*INSTRUCTIONS FOR THE TASK*:
The data is to be repeated exactly, with the images removed.

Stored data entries

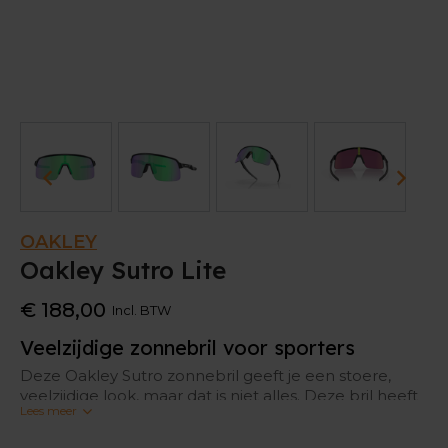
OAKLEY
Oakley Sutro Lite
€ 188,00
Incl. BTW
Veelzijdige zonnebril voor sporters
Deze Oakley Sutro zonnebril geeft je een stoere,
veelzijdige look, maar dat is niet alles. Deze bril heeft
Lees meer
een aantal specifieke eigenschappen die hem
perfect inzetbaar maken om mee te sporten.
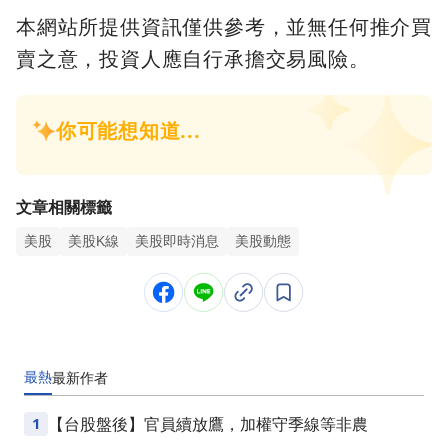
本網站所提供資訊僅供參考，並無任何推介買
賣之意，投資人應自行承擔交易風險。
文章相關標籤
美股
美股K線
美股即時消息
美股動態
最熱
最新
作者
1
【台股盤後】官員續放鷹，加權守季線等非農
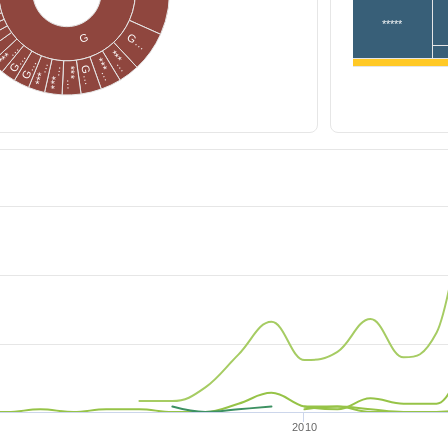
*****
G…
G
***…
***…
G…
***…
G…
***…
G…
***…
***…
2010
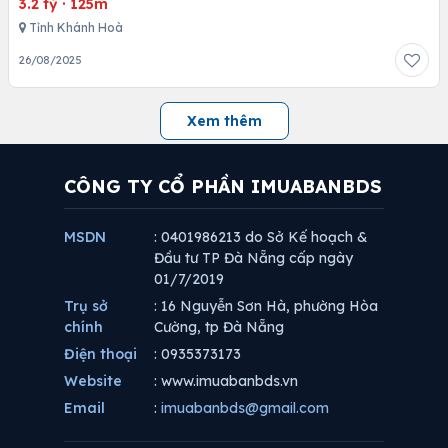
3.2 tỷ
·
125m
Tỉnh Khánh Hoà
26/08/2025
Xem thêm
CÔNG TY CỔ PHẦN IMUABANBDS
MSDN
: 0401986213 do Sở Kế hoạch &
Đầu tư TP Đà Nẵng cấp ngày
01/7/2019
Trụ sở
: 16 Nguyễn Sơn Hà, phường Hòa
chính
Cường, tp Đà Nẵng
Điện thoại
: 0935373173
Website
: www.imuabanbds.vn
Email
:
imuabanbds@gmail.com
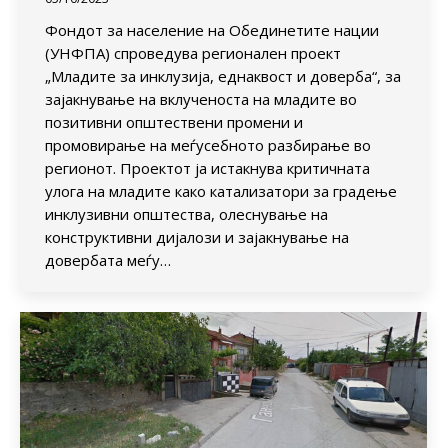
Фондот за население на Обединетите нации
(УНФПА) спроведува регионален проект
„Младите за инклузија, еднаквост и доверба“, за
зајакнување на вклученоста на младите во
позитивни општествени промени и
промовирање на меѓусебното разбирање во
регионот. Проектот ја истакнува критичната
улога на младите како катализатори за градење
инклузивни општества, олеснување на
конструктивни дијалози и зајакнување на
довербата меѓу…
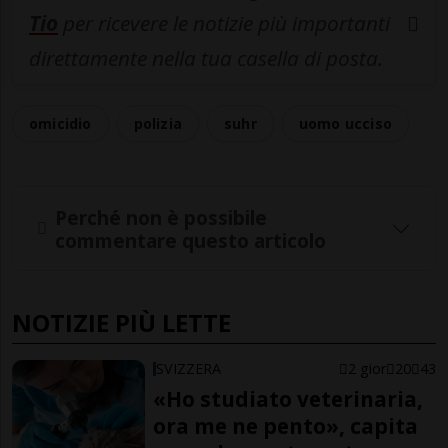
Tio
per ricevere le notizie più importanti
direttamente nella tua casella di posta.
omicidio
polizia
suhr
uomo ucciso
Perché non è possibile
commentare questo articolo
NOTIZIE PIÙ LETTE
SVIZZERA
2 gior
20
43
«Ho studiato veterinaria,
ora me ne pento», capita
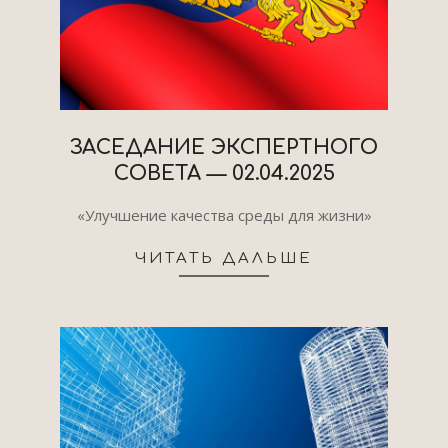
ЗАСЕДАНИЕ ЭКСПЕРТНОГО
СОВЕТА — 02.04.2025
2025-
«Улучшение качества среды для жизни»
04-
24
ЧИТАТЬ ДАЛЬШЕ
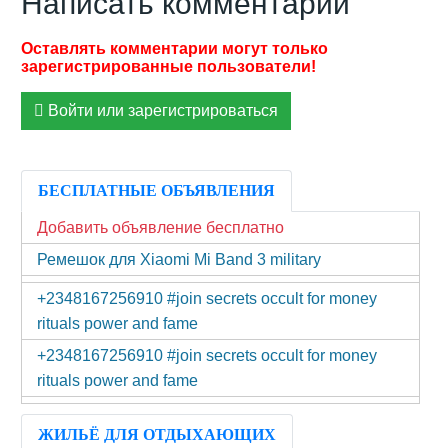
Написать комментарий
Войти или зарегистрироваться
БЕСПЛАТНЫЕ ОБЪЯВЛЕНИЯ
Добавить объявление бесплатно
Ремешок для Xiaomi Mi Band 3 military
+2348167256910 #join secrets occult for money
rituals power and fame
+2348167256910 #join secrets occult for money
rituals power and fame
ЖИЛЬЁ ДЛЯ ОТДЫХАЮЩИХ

*WRITTEN ANSWER*:
OAKLEY
Oakley Sutro Lite
€ 188,00
Incl. BTW
Veelzijdige zonnebril voor sporters
Deze Oakley Sutro zonnebril geeft je een stoere,
veelzijdige look, maar dat is niet alles. Deze bril heeft
Lees meer
een aantal specifieke eigenschappen die hem
perfect inzetbaar maken om mee te sporten.
本網站所提供資訊僅供參考，並無任何推介買
賣之意，投資人應自行承擔交易風險。
文章相關標籤
美股
美股K線
美股即時消息
美股動態
最熱
最新
作者
1
【台股盤後】官員續放鷹，加權守季線等非農
*****
G…
G
***…
***…
G…
***…
G…
***…
G…
***…
***…
2010
3.2 tỷ
·
125m
Tỉnh Khánh Hoà
26/08/2025
Xem thêm
CÔNG TY CỔ PHẦN IMUABANBDS
MSDN
: 0401986213 do Sở Kế hoạch &
Đầu tư TP Đà Nẵng cấp ngày
01/7/2019
Trụ sở
: 16 Nguyễn Sơn Hà, phường Hòa
chính
Cường, tp Đà Nẵng
Điện thoại
: 0935373173
Website
: www.imuabanbds.vn
Email
:
imuabanbds@gmail.com
Фондот за население на Обединетите нации
(УНФПА) спроведува регионален проект
„Младите за инклузија, еднаквост и доверба“, за
зајакнување на вклученоста на младите во
позитивни општествени промени и
промовирање на меѓусебното разбирање во
регионот. Проектот ја истакнува критичната
улога на младите како катализатори за градење
инклузивни општества, олеснување на
конструктивни дијалози и зајакнување на
довербата меѓу…
Tio
per ricevere le notizie più importanti
direttamente nella tua casella di posta.
omicidio
polizia
suhr
uomo ucciso
Perché non è possibile
commentare questo articolo
NOTIZIE PIÙ LETTE
SVIZZERA
2 gior
20
43
«Ho studiato veterinaria,
ora me ne pento», capita
ЗАСЕДАНИЕ ЭКСПЕРТНОГО
СОВЕТА — 02.04.2025
2025-
«Улучшение качества среды для жизни»
04-
24
ЧИТАТЬ ДАЛЬШЕ
Написать комментарий
Войти или зарегистрироваться
БЕСПЛАТНЫЕ ОБЪЯВЛЕНИЯ
Добавить объявление бесплатно
Ремешок для Xiaomi Mi Band 3 military
+2348167256910 #join secrets occult for money
rituals power and fame
+2348167256910 #join secrets occult for money
rituals power and fame
ЖИЛЬЁ ДЛЯ ОТДЫХАЮЩИХ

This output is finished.